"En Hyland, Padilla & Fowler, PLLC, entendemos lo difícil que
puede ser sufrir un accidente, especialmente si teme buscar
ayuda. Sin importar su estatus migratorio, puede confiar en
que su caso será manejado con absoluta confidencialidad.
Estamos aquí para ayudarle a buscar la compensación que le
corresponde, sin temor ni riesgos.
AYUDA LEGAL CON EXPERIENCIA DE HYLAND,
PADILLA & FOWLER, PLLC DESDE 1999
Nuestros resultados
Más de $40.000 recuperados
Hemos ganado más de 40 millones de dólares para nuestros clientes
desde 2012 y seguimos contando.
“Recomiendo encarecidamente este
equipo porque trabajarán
* * *
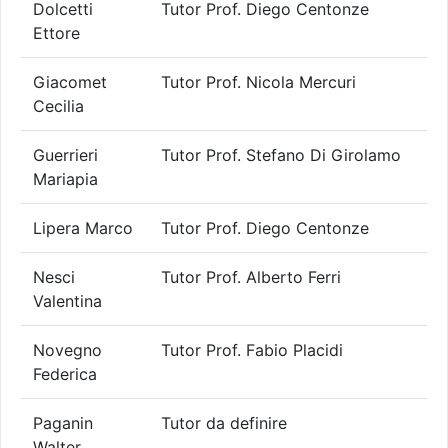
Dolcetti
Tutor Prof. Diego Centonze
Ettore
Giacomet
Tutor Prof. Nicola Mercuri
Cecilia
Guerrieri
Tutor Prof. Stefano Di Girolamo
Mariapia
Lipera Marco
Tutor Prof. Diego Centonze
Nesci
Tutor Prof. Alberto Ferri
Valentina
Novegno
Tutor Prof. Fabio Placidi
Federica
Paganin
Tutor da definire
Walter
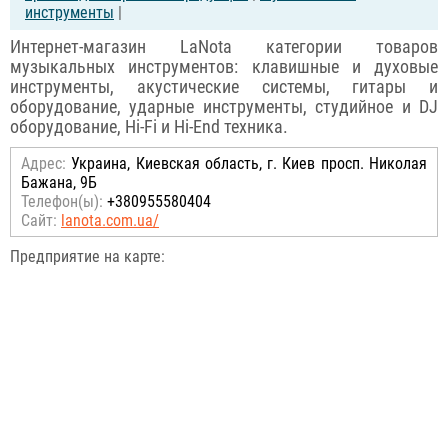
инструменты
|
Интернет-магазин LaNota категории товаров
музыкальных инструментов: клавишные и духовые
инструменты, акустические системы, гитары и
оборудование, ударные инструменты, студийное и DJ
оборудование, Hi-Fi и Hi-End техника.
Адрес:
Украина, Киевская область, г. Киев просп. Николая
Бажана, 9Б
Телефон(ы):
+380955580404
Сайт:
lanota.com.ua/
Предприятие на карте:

Your assignment >> Copy the lines of the entries above that mention "оборудование".

Written solution >>
оборудование, ударные инструменты, студийное и DJ
оборудование, Hi-Fi и Hi-End техника.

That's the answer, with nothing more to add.